L’artiste sait faire ressortir l’unicité de ces meubles oubliés en y appliquant des teintures aux couleurs vives et brillantes qui leur insufflent une nouvelle vie. « J’aime prendre des meubles laids pour leur donner un beau look! Les gens sont souvent très étonnés par le résultat, les meubles sont méconnaissables », raconte-t-elle. Son secret? Ses recettes de teintures maison, qu’elle a raffinées au fil du temps, en retapant ses propres meubles. « J’ai commencé il y a plus de dix ans, en décapant puis vernissant des meubles pour moi. Puis, je me suis intéressée aux teintures, mais souvent je n’arrivais pas à avoir la couleur et le résultat voulus. J’ai donc commencé à faire mes propres mélanges. C’est vraiment devenu une passion! »
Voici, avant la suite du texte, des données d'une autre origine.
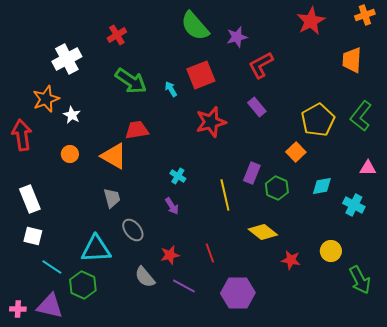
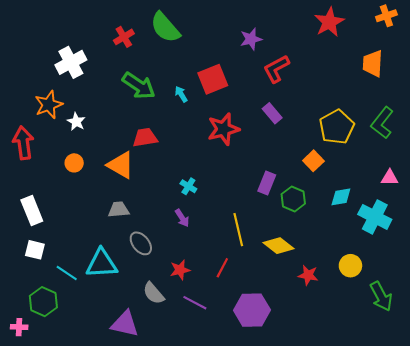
green semicircle: (195, 26) -> (165, 27), moved
yellow line: (225, 195) -> (238, 230), moved
gray trapezoid: (112, 198) -> (119, 210), turned -80
cyan cross: (354, 205) -> (375, 217), size x1.4
red line: (210, 253) -> (222, 268), turned 48
cyan line: (52, 267) -> (67, 273), moved
green hexagon: (83, 285) -> (43, 302), moved
purple triangle: (50, 306) -> (125, 324), moved

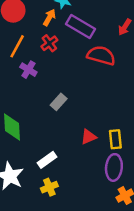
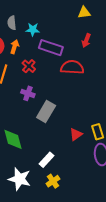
orange arrow: (49, 17) -> (15, 47), moved
purple cross: (28, 70) -> (28, 93), moved
gray rectangle: (59, 102) -> (46, 112), size x1.5

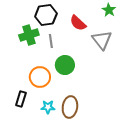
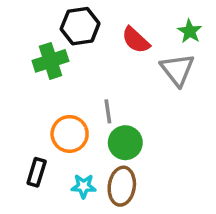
green star: (109, 10) -> (190, 31), moved
gray line: (51, 41) -> (108, 111), moved
green circle: (65, 65) -> (125, 143), moved

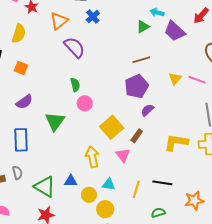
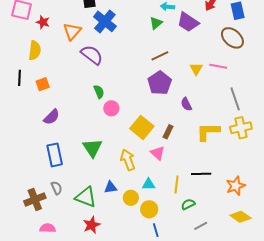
blue cross: (93, 17) -> (105, 21), size x1.6
orange square: (21, 68) -> (43, 84), turned -32
purple semicircle: (147, 110) -> (186, 104), moved, turned -64
green triangle: (55, 121) -> (92, 148), moved
green semicircle: (158, 213) -> (188, 204), moved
Adorant travailler avec des essences nobles comme le teck ou le noyer, l’artiste met souvent en valeur la matière, laissant voir sous les couleurs la texture du bois. « L’essence m’inspire pour la couleur de la teinture. C’est rare que je peigne un meuble entièrement d’une couleur opaque. Par exemple, en mettant du bleu turquoise sur du noyer, il y a du brun qui va ressortir, ce qui crée un effet très intéressant. Je trouve que le grain du bois donne beaucoup de chaleur à un meuble », explique Élise. C’est donc en explorant les finis qu’elle applique sur les meubles et en y changeant des petits détails, comme des pattes ou des poignées qu’elle remplace par des rondelles de troncs d’arbres, que la designer réussit à personna-liser ses créations. D’un meuble à l’autre, on reconnaît sa signature unique.

Les 3 R du meuble
La mission d’Élisio s’articule autour de trois R : revalorisation, recyclage et récupération. « C’est la mission que je me suis donnée, explique l’artiste. On consomme pour jeter, on achète des meubles venus de Chine, par exemple, dont la qualité est discu-table, qui sont fabriqués par des gens sous-payés et qui sont transportés en conteneur jusqu’ici. Toute cette industrie de l’import-export est très polluante », affirme-t-elle, ajoutant qu’elle se fait un point d’honneur d’utiliser les produits les plus écologiques possible. D’autant plus que les meubles fabriqués au Québec dans les années 1950 et 1960 sont d’une grande qualité. « Beaucoup de meubles sont faits d’essences nobles plaquées en laminé, et le bois utilisé dessous pouvait être du merisier ou de l’érable. Ils sont très solides. On ne peut pas brûler ça! » dit-elle avec conviction.

À cette mission s’en ajoute une autre, complémentaire : l’éducation. « J’aimerais amener les gens à regarder autrement le meuble et à être créatifs. Pour le faire, je crois beaucoup au fait de passer par les enfants plutôt que les adultes, qui sont souvent pris avec leurs vieilles habitudes. » Elle prévoit déjà donner des conférences et organiser des ateliers dans les écoles primaires et secondaires. Les jeunes pourraient alors eux-mêmes réaliser de petits projets de revalorisation d’objets.

L’entrepreneuse a d’ailleurs l’intention d’offrir des formations dans son futur atelier. Avis aux intéressés!